С Волошиным Цветаева подружилась, бывала у него в Коктебеле. Кстати, именно там, весной 1911 года, она встретила своего будущего мужа – Сергея Эфрона. «Писала я на аспидной доске, и на листочках вееров поблеклых, и на речном, и на морском песке, коньками по льду и кольцом на стеклах, – и на стволах, которым сотни зим… И, наконец, – чтоб было всем известно! – что ты любим! любим! любим! любим! – расписывалась – радугой небесной…»

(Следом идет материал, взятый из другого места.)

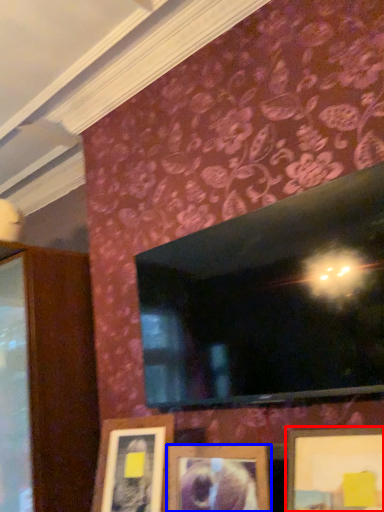 Question: Which object appears closest to the camera in this image, picture frame (highlighted by a red box) or picture frame (highlighted by a blue box)?

Choices:
 (A) picture frame
 (B) picture frame

Answer: (A)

В 1912 году Цветаева и Эфрон поженились. В том же году родилась дочь Ариадна и вышел второй сборник стихов – «Волшебный фонарь». В «Предисловии», предпосланном изданному через год еще одному сборнику «Из двух книг», Цветаева писала: «Все это было. Мои стихи – дневник, моя поэзия – поэзия собственных имен. Все мы пройдем. Через пятьдесят лет мы будем в земле. Будут новые лица под вечным небом. И мне хочется крикнуть всем еще живущим: Пишите. Пишите больше! Закрепляйте каждое мгновение, каждый жест, каждый вздох! Но не только жест – и форму руки, его кинувшей; не только вздох – и вырез губ, с которых он, легкий, слетел. Не презирайте „внешнего“! Цвет ваших глаз столь же важен, как их выражение; обивка дивана – не менее слов, на нем сказанных. Записывайте точнее! Нет ничего не важного! Говорите о своей комнате: высока она, или низка, и сколько в ней окон, и какие на них занавески, и есть ли ковер, и какие на нем цветы? Цвет ваших глаз и вашего абажура, разрезательный нож и узор на обоях, драгоценный камень на любимом кольце, – все это будет телом вашей оставленной в огромном мире бедной, бедной души…»

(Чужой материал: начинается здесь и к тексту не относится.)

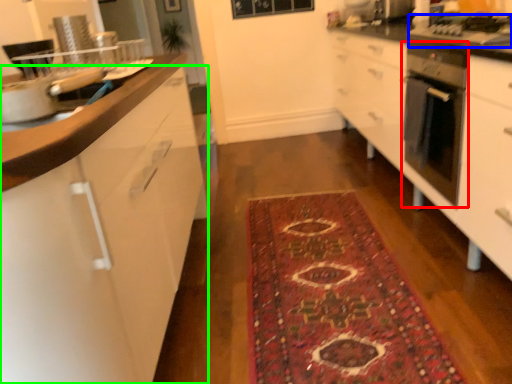 Question: Estimate the real-world distances between objects in this image. Which object is farther from home appliance (highlighted by a red box), gas stove (highlighted by a blue box) or cabinetry (highlighted by a green box)?

Choices:
 (A) gas stove
 (B) cabinetry

Answer: (B) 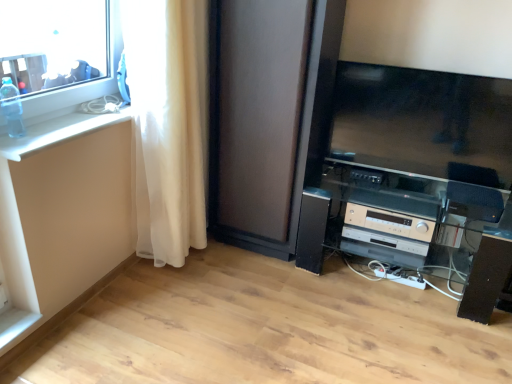 This screenshot has width=512, height=384. Find the location of `free space on the front side of satin black entertainment center at lower right`. free space on the front side of satin black entertainment center at lower right is located at coordinates (394, 342).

«Я знаю правду! Все прежние правды – прочь! Не надо людям с людьми на земле бороться! Смотрите: вечер, смотрите: уж скоро ночь. О чем – поэты, любовники, полководцы?… Уж ветер стелется, уже земля в росе, уж скоро звездная в небе застынет вьюга, и под землею скоро уснем мы все, кто на земле не давали уснуть друг другу…»
Осенью 1914 года Цветаева познакомилась с поэтессой Софьей Парнок. Эту дружбу-любовь, длившуюся до 1916 года, Цветаева позже назвала своей «первой катастрофой». – «Марина, наконец, выходит из своего замкнутого детского круга, – сообщала Волошину летом 1915 года поэтесса А. Герцык. – Большое страдание постигло ее и выковывает из ее души новую форму. В ее новых стихах это еще почти не отражается – как все переходное, бездомное – они стали неловки, утратили свою наивную отчетливость…»
«В дореволюционной России самовольная, а отчасти невольная выключенность из литературных кругов – из-за раннего замужества с нелитератором, раннего и страстного материнства, а главное – из-за врожденного отвращения ко всякой кружковщине, – так о своей юности писала позже сама Цветаева. – Встречи с поэтами (Эллисом, Максом Волошиным, О. Мандельштамом, Тихоном Чурилиным) не поэта, а – человека, а еще больше женщины: женщины, безумно любящей стихи. Читатель меня не знал, потому что после двух первых – самонапечатанных, без издательства – детских книг – из-за той же литературной оторванности и собственной особости: ненавидела, например, стихи в журналах – нигде не печаталась. Первые стихи в журнале – в «Северных записках», потому что очень просили и очень понравились издатели, – в порядке дружбы. Сразу слава среди поэтов. До широкого круга не дошло. Потому что журнал был новый – и скоро кончился. Все скоро кончилось…»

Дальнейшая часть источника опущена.